**Exercise objective**
Set down the data that follows, exactly and completely.

Page-level text extractions:

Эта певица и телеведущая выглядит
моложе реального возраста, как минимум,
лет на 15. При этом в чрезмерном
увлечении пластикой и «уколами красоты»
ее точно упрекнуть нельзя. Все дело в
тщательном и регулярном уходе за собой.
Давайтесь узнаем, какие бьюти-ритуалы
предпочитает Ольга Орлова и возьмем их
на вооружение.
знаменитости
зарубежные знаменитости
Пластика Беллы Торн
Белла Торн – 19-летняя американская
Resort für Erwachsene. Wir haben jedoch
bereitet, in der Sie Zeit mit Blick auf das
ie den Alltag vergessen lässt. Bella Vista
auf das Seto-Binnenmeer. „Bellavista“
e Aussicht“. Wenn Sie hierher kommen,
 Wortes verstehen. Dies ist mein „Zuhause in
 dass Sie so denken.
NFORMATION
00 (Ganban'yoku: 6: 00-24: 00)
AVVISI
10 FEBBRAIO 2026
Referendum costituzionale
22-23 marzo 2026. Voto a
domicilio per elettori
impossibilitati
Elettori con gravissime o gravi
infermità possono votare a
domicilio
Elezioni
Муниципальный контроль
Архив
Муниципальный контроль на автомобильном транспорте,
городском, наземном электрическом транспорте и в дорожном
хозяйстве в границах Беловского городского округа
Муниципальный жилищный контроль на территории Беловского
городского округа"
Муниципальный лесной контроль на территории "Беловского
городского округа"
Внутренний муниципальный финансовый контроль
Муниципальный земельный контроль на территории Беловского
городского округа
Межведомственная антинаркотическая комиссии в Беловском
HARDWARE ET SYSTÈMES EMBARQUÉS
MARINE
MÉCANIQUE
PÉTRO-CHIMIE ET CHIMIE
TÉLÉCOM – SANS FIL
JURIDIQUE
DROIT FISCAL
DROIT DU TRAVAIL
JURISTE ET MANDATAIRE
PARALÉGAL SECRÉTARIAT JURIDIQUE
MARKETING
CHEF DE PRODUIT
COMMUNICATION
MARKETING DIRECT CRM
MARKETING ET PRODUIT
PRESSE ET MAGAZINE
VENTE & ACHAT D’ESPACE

**Reply to the exercise**
Эта певица и телеведущая выглядит
моложе реального возраста, как минимум,
лет на 15. При этом в чрезмерном
увлечении пластикой и «уколами красоты»
ее точно упрекнуть нельзя. Все дело в
тщательном и регулярном уходе за собой.
Давайтесь узнаем, какие бьюти-ритуалы
предпочитает Ольга Орлова и возьмем их
на вооружение.
знаменитости
зарубежные знаменитости
Пластика Беллы Торн
Белла Торн – 19-летняя американская
Resort für Erwachsene. Wir haben jedoch
bereitet, in der Sie Zeit mit Blick auf das
ie den Alltag vergessen lässt. Bella Vista
auf das Seto-Binnenmeer. „Bellavista“
e Aussicht“. Wenn Sie hierher kommen,
 Wortes verstehen. Dies ist mein „Zuhause in
 dass Sie so denken.
NFORMATION
00 (Ganban'yoku: 6: 00-24: 00)
AVVISI
10 FEBBRAIO 2026
Referendum costituzionale
22-23 marzo 2026. Voto a
domicilio per elettori
impossibilitati
Elettori con gravissime o gravi
infermità possono votare a
domicilio
Elezioni
Муниципальный контроль
Архив
Муниципальный контроль на автомобильном транспорте,
городском, наземном электрическом транспорте и в дорожном
хозяйстве в границах Беловского городского округа
Муниципальный жилищный контроль на территории Беловского
городского округа"
Муниципальный лесной контроль на территории "Беловского
городского округа"
Внутренний муниципальный финансовый контроль
Муниципальный земельный контроль на территории Беловского
городского округа
Межведомственная антинаркотическая комиссии в Беловском
HARDWARE ET SYSTÈMES EMBARQUÉS
MARINE
MÉCANIQUE
PÉTRO-CHIMIE ET CHIMIE
TÉLÉCOM – SANS FIL
JURIDIQUE
DROIT FISCAL
DROIT DU TRAVAIL
JURISTE ET MANDATAIRE
PARALÉGAL SECRÉTARIAT JURIDIQUE
MARKETING
CHEF DE PRODUIT
COMMUNICATION
MARKETING DIRECT CRM
MARKETING ET PRODUIT
PRESSE ET MAGAZINE
VENTE & ACHAT D’ESPACE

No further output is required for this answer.